Segment Open

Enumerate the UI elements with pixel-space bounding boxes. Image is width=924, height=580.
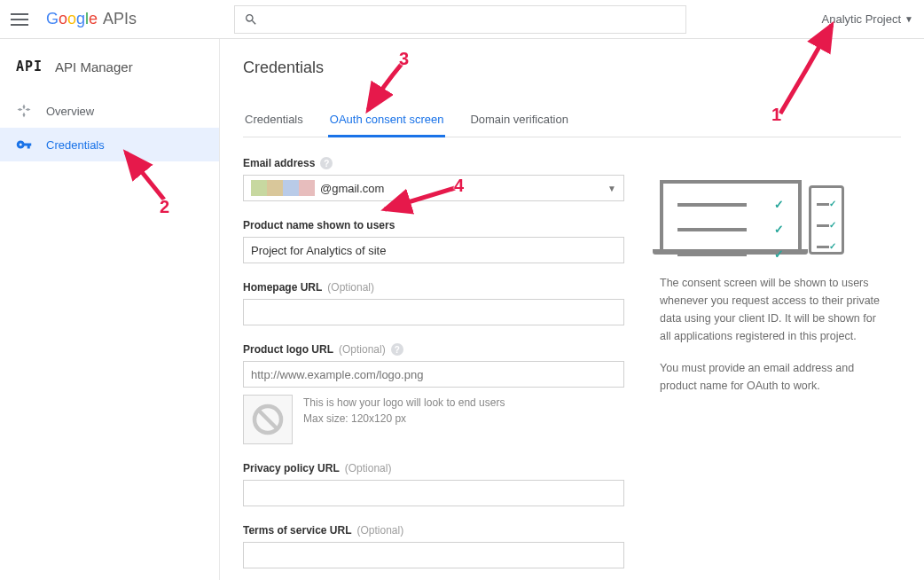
sidebar-item-label: Credentials: [46, 138, 105, 152]
google-apis-logo[interactable]: Google APIs: [46, 10, 137, 28]
search-icon: [244, 12, 258, 27]
email-select[interactable]: @gmail.com ▼: [243, 175, 624, 201]
product-name-label: Product name shown to users: [243, 219, 624, 231]
info-paragraph: The consent screen will be shown to user…: [660, 274, 881, 345]
sidebar-title: API Manager: [55, 59, 133, 74]
consent-form: Email address ? @gmail.com ▼: [243, 157, 624, 580]
overview-icon: [16, 103, 32, 119]
logo-apis-text: APIs: [103, 10, 137, 28]
logo-hint: This is how your logo will look to end u…: [303, 395, 505, 444]
caret-down-icon: ▼: [904, 14, 913, 24]
key-icon: [16, 137, 32, 153]
project-picker[interactable]: Analytic Project ▼: [822, 12, 914, 26]
tos-url-label: Terms of service URL (Optional): [243, 524, 624, 537]
sidebar-item-label: Overview: [46, 105, 94, 118]
api-badge: API: [16, 59, 43, 74]
sidebar-header: API API Manager: [0, 39, 219, 94]
product-name-input[interactable]: [243, 237, 624, 263]
sidebar-item-credentials[interactable]: Credentials: [0, 128, 219, 161]
main-content: Credentials Credentials OAuth consent sc…: [220, 39, 924, 580]
email-label: Email address ?: [243, 157, 624, 169]
page-title: Credentials: [243, 59, 901, 77]
logo-preview: [243, 395, 293, 444]
product-logo-label: Product logo URL (Optional) ?: [243, 343, 624, 356]
tab-domain-verification[interactable]: Domain verification: [468, 113, 570, 137]
top-bar: Google APIs Analytic Project ▼: [0, 0, 924, 39]
project-name: Analytic Project: [822, 12, 902, 26]
homepage-url-label: Homepage URL (Optional): [243, 281, 624, 294]
privacy-url-input[interactable]: [243, 480, 624, 506]
privacy-url-label: Privacy policy URL (Optional): [243, 462, 624, 474]
tab-credentials[interactable]: Credentials: [243, 113, 305, 137]
search-input[interactable]: [234, 5, 686, 34]
caret-down-icon: ▼: [607, 184, 616, 193]
tabs: Credentials OAuth consent screen Domain …: [243, 113, 901, 137]
product-logo-input[interactable]: [243, 361, 624, 388]
sidebar-item-overview[interactable]: Overview: [0, 94, 219, 128]
tab-oauth-consent[interactable]: OAuth consent screen: [328, 113, 446, 137]
avatar-swatch: [251, 180, 315, 196]
tos-url-input[interactable]: [243, 542, 624, 568]
help-icon[interactable]: ?: [320, 157, 333, 169]
info-paragraph: You must provide an email address and pr…: [660, 359, 881, 395]
email-value: @gmail.com: [320, 182, 384, 195]
svg-line-1: [259, 411, 278, 429]
info-panel: ✓ ✓ ✓ ✓ ✓ ✓ The consent: [660, 157, 881, 580]
consent-illustration: ✓ ✓ ✓ ✓ ✓ ✓: [660, 157, 881, 255]
help-icon[interactable]: ?: [391, 343, 403, 356]
homepage-url-input[interactable]: [243, 299, 624, 325]
sidebar: API API Manager Overview Credentials: [0, 39, 220, 580]
menu-icon[interactable]: [11, 13, 28, 26]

Segment Closed

TASK TO COMPLETE — Across the records above, return every line that contains the word "privacy".

PROBLEM SOLUTION —
privacy-url-input[interactable]: [243, 480, 624, 506]
privacy-url-label: Privacy policy URL (Optional): [243, 462, 624, 474]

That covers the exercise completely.